I am trying to make a digital dashboard for a motorcycle using a Raspberry Pi, a display and some sensors.
I am using this speed sensor.
When I put the sensor on the axis of the motor wheel and run the engine, it shows random values even if the wheel is fixed and not turning.
The magnetic field generated by the engine and the alternator is affecting GPIO value, so I am trying to move all that noise from the signal. I added a low pass filter.
The maximum of speed is 120km/h so the frequency should be at maximum fmax= S / ( R x 2 x Pi), S is the speed , R is the tire radius.

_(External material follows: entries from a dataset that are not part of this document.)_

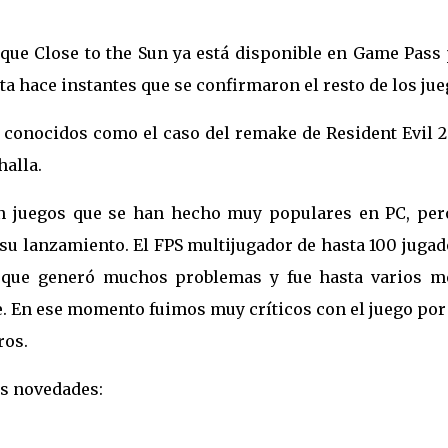
ue Close to the Sun ya está disponible en Game Pass 
ta hace instantes que se confirmaron el resto de los jue
 conocidos como el caso del remake de Resident Evil 2
halla.
n juegos que se han hecho muy populares en PC, per
su lanzamiento. El FPS multijugador de hasta 100 juga
o que generó muchos problemas y fue hasta varios m
. En ese momento fuimos muy críticos con el juego por 
ros.
as novedades:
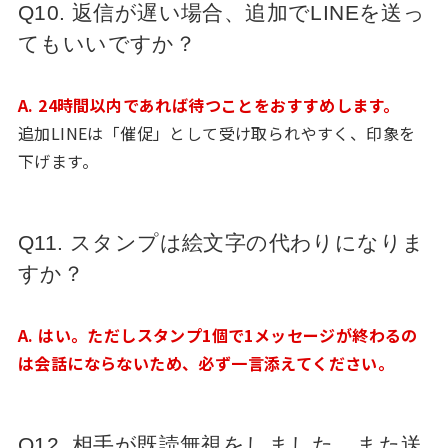
Q10. 返信が遅い場合、追加でLINEを送っ
てもいいですか？
A. 24時間以内であれば待つことをおすすめします。
追加LINEは「催促」として受け取られやすく、印象を
下げます。
Q11. スタンプは絵文字の代わりになりま
すか？
A. はい。ただしスタンプ1個で1メッセージが終わるの
は会話にならないため、必ず一言添えてください。
Q12. 相手が既読無視をしました。また送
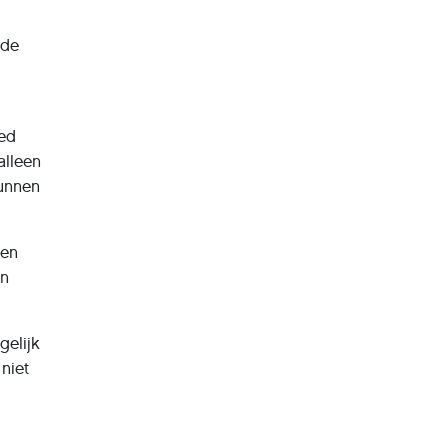
ide
led
alleen
kunnen
een
an
gelijk
niet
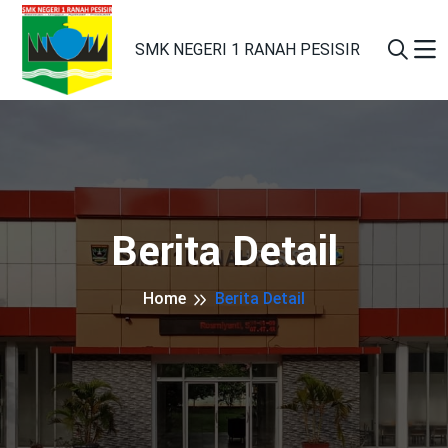
SMK NEGERI 1 RANAH PESISIR
Berita Detail
Home
Berita Detail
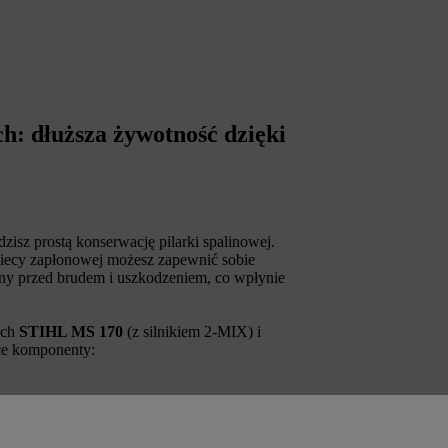
h: dłuższa żywotność dzięki
isz prostą konserwację pilarki spalinowej.
 świecy zapłonowej możesz zapewnić sobie
rony przed brudem i uszkodzeniem, co wpłynie
ych
STIHL MS 170
(z silnikiem 2-MIX) i
ce komponenty:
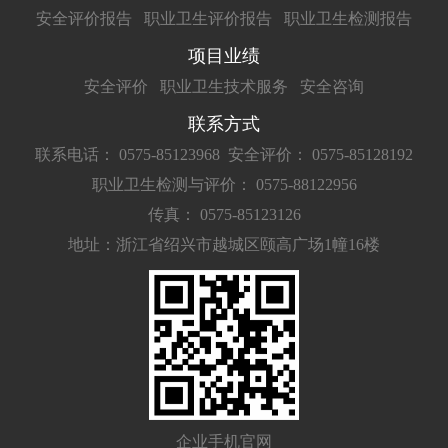
安全评价报告
职业卫生评价报告
职业卫生检测报告
项目业绩
安全评价
职业卫生技术服务
安全咨询
联系方式
联系电话： 0575-85123968
安全评价： 0575-85128192
职业卫生检测与评价： 0575-88122956
传真： 0575-85123126
地址：浙江省绍兴市越城区颐高广场1幢16楼
企业手机官网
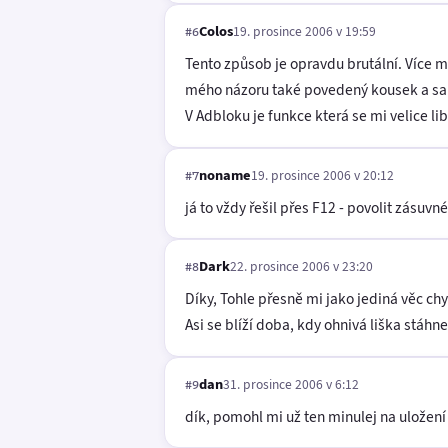
Colos
19. prosince 2006 v 19:59
#6
Tento způsob je opravdu brutální. Více mi
mého názoru také povedený kousek a sam
V Adbloku je funkce která se mi velice li
noname
19. prosince 2006 v 20:12
#7
já to vždy řešil přes F12 - povolit zásuv
Dark
22. prosince 2006 v 23:20
#8
Díky, Tohle přesně mi jako jediná věc ch
Asi se blíží doba, kdy ohnivá liška stáhne
dan
31. prosince 2006 v 6:12
#9
dík, pomohl mi už ten minulej na uložen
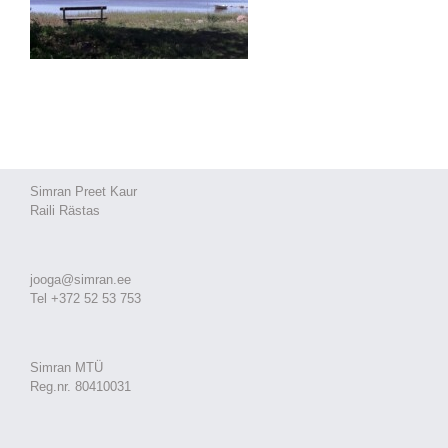
Simran Preet Kaur
Raili Rästas
jooga@simran.ee
Tel +372 52 53 753
Simran MTÜ
Reg.nr. 80410031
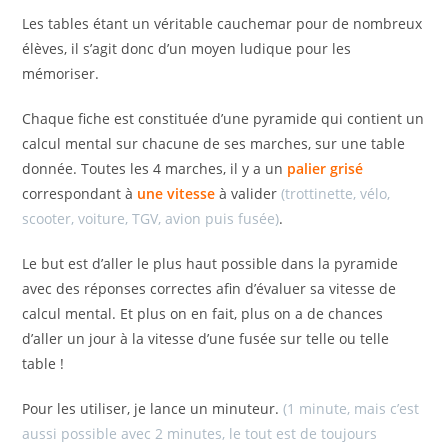
Les tables étant un véritable cauchemar pour de nombreux
élèves, il s’agit donc d’un moyen ludique pour les
mémoriser.
Chaque fiche est constituée d’une pyramide qui contient un
calcul mental sur chacune de ses marches, sur une table
donnée. Toutes les 4 marches, il y a un
palier grisé
correspondant à
une vitesse
à valider
(trottinette, vélo,
scooter, voiture, TGV, avion puis fusée)
.
Le but est d’aller le plus haut possible dans la pyramide
avec des réponses correctes afin d’évaluer sa vitesse de
calcul mental. Et plus on en fait, plus on a de chances
d’aller un jour à la vitesse d’une fusée sur telle ou telle
table !
Pour les utiliser, je lance un minuteur.
(1 minute, mais c’est
aussi possible avec 2 minutes, le tout est de toujours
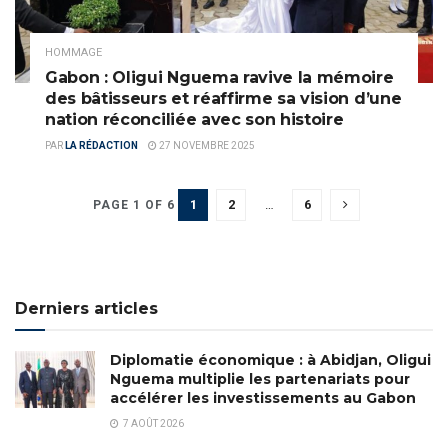
HOMMAGE
Gabon : Oligui Nguema ravive la mémoire
des bâtisseurs et réaffirme sa vision d’une
nation réconciliée avec son histoire
PAR
LA RÉDACTION
27 NOVEMBRE 2025
1
2
…
6
PAGE 1 OF 6
Derniers articles
Diplomatie économique : à Abidjan, Oligui
Nguema multiplie les partenariats pour
accélérer les investissements au Gabon
7 AOÛT 2026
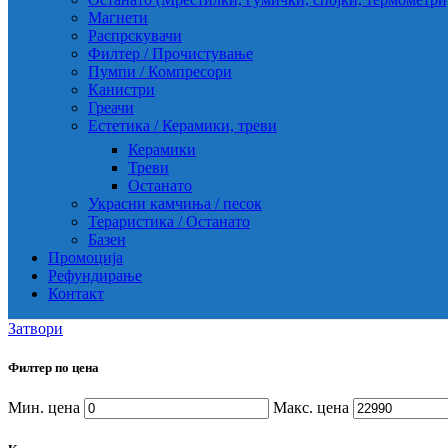
Магнети
Распрскувачи
Филтер / Прочистување
Пумпи / Компресори
Канистри
Греачи
Естетика / Керамики, треви
Керамики
Треви
Останато
Украсни камчиња / песок
Тераристика / Останато
Базен
Промоција
Рефундирање
Контакт
Затвори
Филтер по цена
Мин. цена
Макс. цена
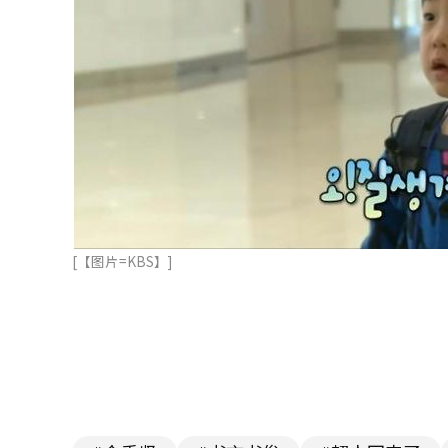
[【图片=KBS】]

In my case fc = 13.71 Hz and (fc = 1/(2 x Pi x R x C))
The capacitor used is a 22uF 40V and the resistance R= 530 ohm.
When running the engine the GPIO pin is still detecting noise and is reading like 10 pulses per second. Would it be better if I add an LC low pass filter?
This is the electrical diagram of the sensor and the opotocoupler 4n25.
Can someone please tell me how to do the conditioning for this type of sensor?
The idea of adding a low pass filter comes from this video tutorial at min 5:41.
He made his own dashboard and it is on sale so the low pass filter should do the work and filter all that noise.
If nothing is wired (the Raspberry is supplied by the power supply so the Raspberry is totally isolated from the sensor and the engine's battery) and I run the engine and the GPIO is configured as pull up and an interrupt so it is conected to an internal pull up, it detects nothing but if I just add any type of wire (just simply to add an external pull up resistor without even connecting the sensor's output to the GPIO) the wire acts like an antennae and detects all the noise coming from the engine and the alternator. I tried also with the coaxial cable and got the same thing. The problem comes from the GPIO.